Everyone should be lucky enough to have a BFF. Jennifer Cassopolis has been mine since we were in high school. We knew each other’s histories and secrets, hopes and fears and dreams. When you need to get good and drunk, that’s the kind of person you want keeping pace with you.

“Okay, girlfriend,” she announced as I opened the door. “I’ve got a bottle of Cuervo, a bag of limes, and a carton of Breyers cookies and cream, just in case. So go get your saltshaker and—” She cocked her head at my stereo. “Oh, hell no!”

“What?”

Jen thrust a shopping bag at me. “Put the ice cream in the freezer and cut some limes. I’m putting on some music from this century.”

“Okay, okay!” I went into the kitchen. In the living room, the plaintive strains of Billie Holiday’s voice gave way to the stomp-and-clap cheerleading beats of Gwen Stefani’s “Hollaback Girl.” “Hey, that’s not our old high school playlist, is it?”

“Yeah. I plugged my phone into your stereo.” Jen came into the kitchen. “Remember when you and I’d have our own dance parties in your mom’s trailer?”

“Yeah.” I smiled. “Good times.”

“Uh-huh.” Jen hopped up to perch on the counter beside my cutting board. Her dark, lustrous eyes were shrewd. “So, what’s the damage, Daisy? Officer Down-low or the hot ghoul?”

I finished slicing a lime into wedges and fetched a pair of shot glasses from the cupboard. “Cody.”

“Oh, Officer Down-low!” Jen shook her head. “What now?”

I sighed. “Let’s move into the living room.”

Over the course of a couple of tequila shots, I laid out my tale of woe. Of course, Jen knew the background.

“Damn,” she said sympathetically when I’d finished. “I’m sorry, Daise. That’s harsh.”

I shrugged. “Like I said to Cody, it is what it is. I mean, it’s not his fault. It’s no one’s fault.”

“Yeah, but . . .” Jen licked the web of skin between the thumb and forefinger of her left hand and shook a judicious amount of salt onto it. “He didn’t have to tell you that he was basically starting to fall for you. That just makes it harder, doesn’t it?”

I salted my own left hand. “I know, right? It totally does! Do you think he did it to make himself feel better? Or me?”

By the time we’d finished giving my conversation with Cody the sort of thorough analysis and dissection that it deserved, the level in the bottle of Cuervo had dropped noticeably, and both of us were feeling the effects. Not exactly drunk yet, but sober was definitely in the rearview mirror. On the stereo, Outkast was telling us to shake it like a Polaroid picture, and after one more tequila shot, it seemed obvious that the thing to do was order a pizza, dance around the living room, and flirt with the blushing delivery boy when the pizza arrived.

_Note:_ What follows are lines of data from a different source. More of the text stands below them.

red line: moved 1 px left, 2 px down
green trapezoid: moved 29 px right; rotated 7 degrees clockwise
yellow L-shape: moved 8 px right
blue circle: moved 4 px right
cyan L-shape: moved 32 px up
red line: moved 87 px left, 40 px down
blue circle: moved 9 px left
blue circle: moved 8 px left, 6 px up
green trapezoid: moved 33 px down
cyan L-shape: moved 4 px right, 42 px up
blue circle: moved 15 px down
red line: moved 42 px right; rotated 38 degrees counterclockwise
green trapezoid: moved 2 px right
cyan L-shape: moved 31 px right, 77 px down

Okay, maybe we were more than a little drunk.

One medium sausage-and-mushroom pizza, two beers I’d found in my refrigerator, and at least another tequila shot later, we were definitely drunk.

“Okay, Daise.” Jen set down her empty shot glass with an emphatic thud. “What about the hot ghoul? Are we gonna talk about the hot ghoul?”

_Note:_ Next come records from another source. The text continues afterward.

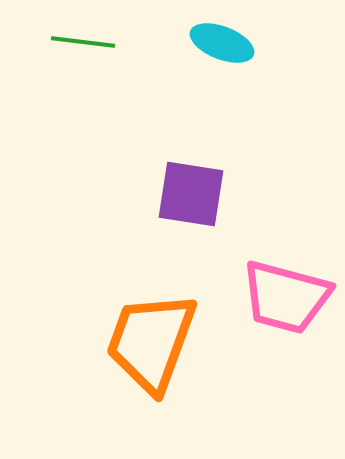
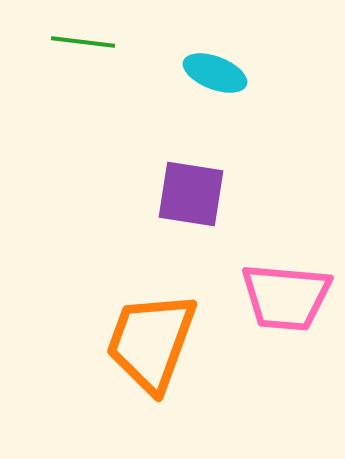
cyan ellipse: moved 7 px left, 30 px down
pink trapezoid: rotated 10 degrees counterclockwise
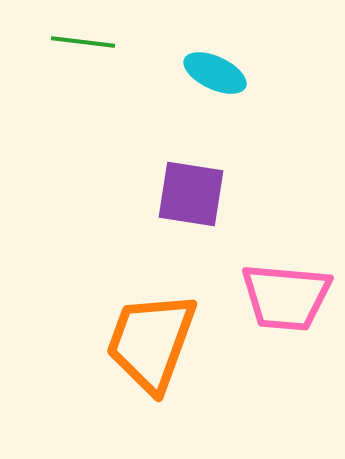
cyan ellipse: rotated 4 degrees clockwise
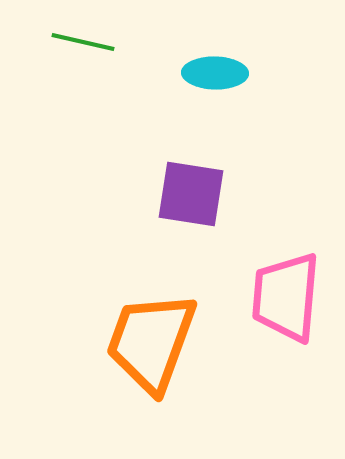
green line: rotated 6 degrees clockwise
cyan ellipse: rotated 24 degrees counterclockwise
pink trapezoid: rotated 90 degrees clockwise
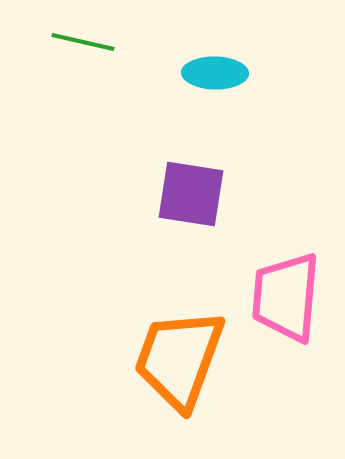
orange trapezoid: moved 28 px right, 17 px down
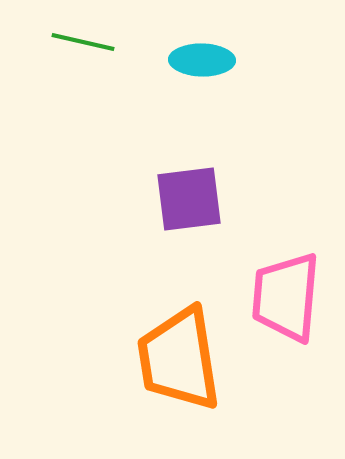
cyan ellipse: moved 13 px left, 13 px up
purple square: moved 2 px left, 5 px down; rotated 16 degrees counterclockwise
orange trapezoid: rotated 29 degrees counterclockwise
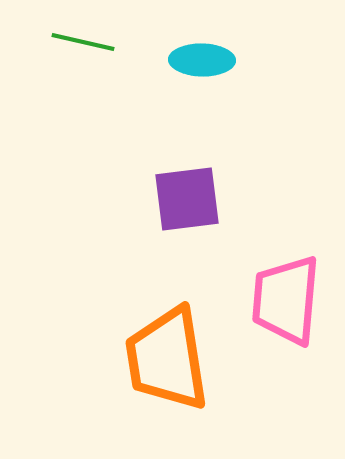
purple square: moved 2 px left
pink trapezoid: moved 3 px down
orange trapezoid: moved 12 px left
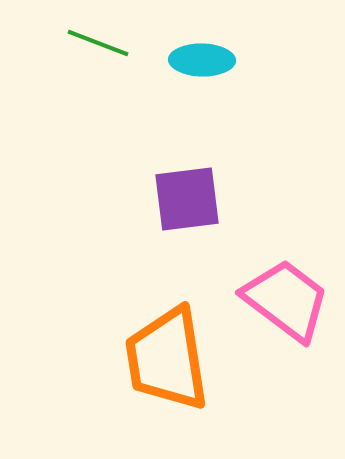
green line: moved 15 px right, 1 px down; rotated 8 degrees clockwise
pink trapezoid: rotated 122 degrees clockwise
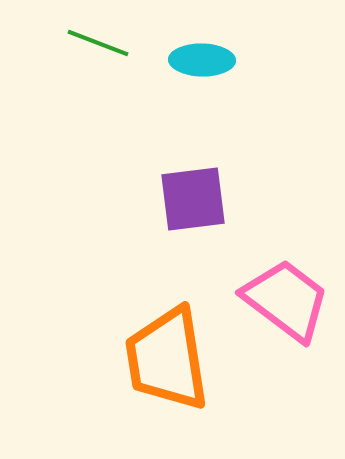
purple square: moved 6 px right
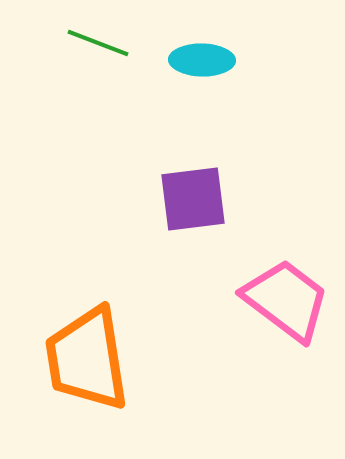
orange trapezoid: moved 80 px left
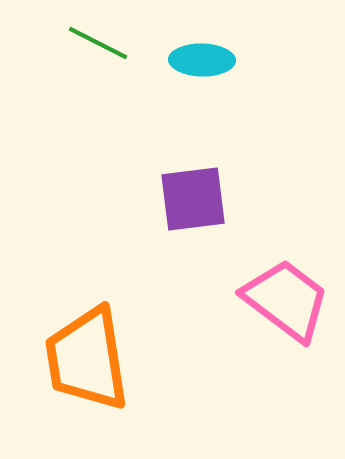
green line: rotated 6 degrees clockwise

“Outcast,” I said automatically.

She blinked at me. “You want to put it on repeat?”

I blinked back at her. “What?”

“Outkast?”

Oh, right. “Not the band,” I clarified. “I mean Stefan’s kind of Outcast.”

To be fair, I can’t blame Jen for using the term ghoul. Everyone does it. I haven’t entirely broken the habit myself, though I try to be respectful.

“Outcast, right. Sorry.” Jen paused. “Did you ever find out what he did to get . . . Outcast?”

Here’s the thing about the Outcast. The name, which is the name they call themselves, refers to the fact that they’re formerly mortal human beings who’ve been cast out of heaven and hell alike and condemned to an eternal existence on the mortal plane, forced to subsist on the emotions of other humans.